Até o momento, o placar está em seis votos a zero pela manutenção da prisão, formando maioria no plenário virtual da Corte. No entanto, ainda é possível que ministros alterem seus votos ou solicitem destaque, o que transferiria o caso para julgamento presencial. O ministro Gilmar Mendes, que havia pedido destaque no sábado (27/04), retirou a solicitação, permitindo a continuidade do processo no formato virtual.
A expectativa é que a partir das 11h desta segunda-feira, os ministros Gilmar Mendes, Luiz Fux, Nunes Marques e André Mendonça registrem seus votos. Cristiano Zanin, por sua vez, declarou-se impedido por ter atuado como advogado em ações relacionadas à Operação Lava Jato.
Defesa tenta prisão domiciliar
Apesar de Collor ter negado problemas de saúde durante audiência de custódia, seus advogados pediram a conversão da prisão em domiciliar, alegando doenças pré-existentes, como Parkinson, apneia do sono grave e transtorno afetivo bipolar.
O ministro Alexandre de Moraes, relator do caso, determinou que o ex-presidente fosse encaminhado para uma ala especial do Presídio Baldomero Cavalcanti de Oliveira, em Maceió, em cela individual. Moraes também exigiu que a administração penitenciária informe em até 24 horas sobre a capacidade de atender às necessidades médicas de Collor.
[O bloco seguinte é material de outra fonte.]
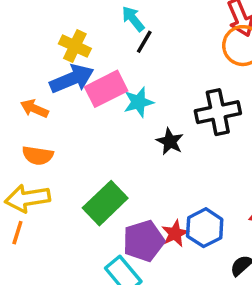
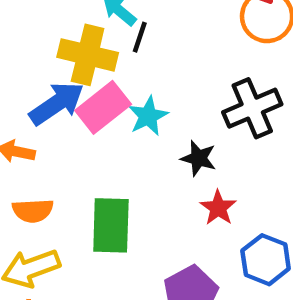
yellow cross: (75, 46) -> (88, 55), moved, size x1.4
green rectangle: (105, 203) -> (111, 225), moved, turned -33
red star: (175, 233) -> (218, 208), moved

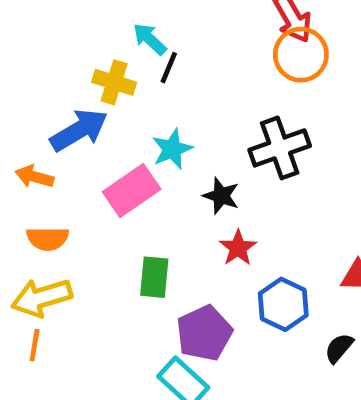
yellow cross: (88, 55) -> (114, 82), size x0.7
pink rectangle: (103, 107) -> (132, 191), moved
green rectangle: (111, 225) -> (154, 277), moved, size x0.7

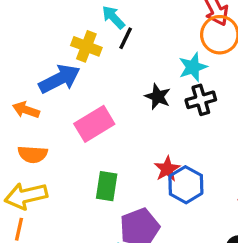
black cross: (280, 148) -> (201, 100), size x0.7
cyan star: (172, 149) -> (193, 67), moved
black star: (221, 196) -> (158, 97), moved
blue hexagon: (283, 304) -> (186, 185), moved

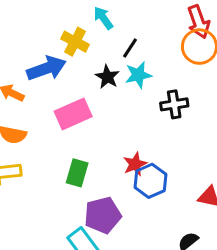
black line: (126, 38) -> (130, 48), moved
cyan star: (193, 67) -> (138, 75), moved
black star: (158, 97) -> (107, 77), moved

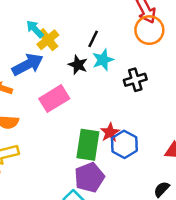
cyan arrow: (103, 18) -> (35, 29), moved
yellow cross: (75, 42) -> (48, 40), turned 30
green rectangle: (77, 173) -> (88, 145), moved, size x1.4

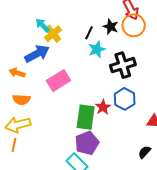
black star: (78, 65) -> (111, 27), moved
black cross: (135, 80) -> (123, 65), size x1.4
blue hexagon: (124, 144) -> (125, 99), moved

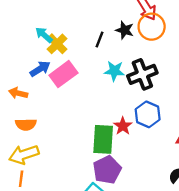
cyan star: (97, 49) -> (114, 71), moved, turned 30
blue arrow: (37, 54) -> (40, 69), size x0.7
pink rectangle: (58, 81) -> (63, 74), moved

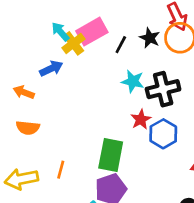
pink rectangle: (63, 74) -> (92, 32), moved
red star: (123, 126) -> (141, 119), moved
yellow arrow: (24, 155) -> (21, 179), moved
orange line: (21, 179) -> (61, 170), moved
Durante a audiência, o ex-presidente relatou que estava no aeroporto, a caminho de Brasília para se apresentar voluntariamente à Justiça, quando foi detido. Ele também expressou o desejo de permanecer em Alagoas para cumprir sua pena, amparado pelo princípio da Lei de Execuções Penais, que prevê o cumprimento da pena próximo ao domicílio do preso.
Entenda o caso
Fernando Collor foi condenado por corrupção passiva, acusado de ter recebido aproximadamente R$ 20 milhões para facilitar a nomeação de aliados e a celebração de contratos dentro da BR Distribuidora, subsidiária da Petrobras. A decisão também condenou outros envolvidos: Pedro Paulo Bergamaschi de Leoni Ramos, que cumprirá pena em regime semiaberto, e Luís Pereira Duarte de Amorim, que recebeu penas alternativas.
O julgamento desta segunda-feira será decisivo para definir se Collor continuará preso ou poderá cumprir a pena em outra modalidade, conforme pedido da defesa.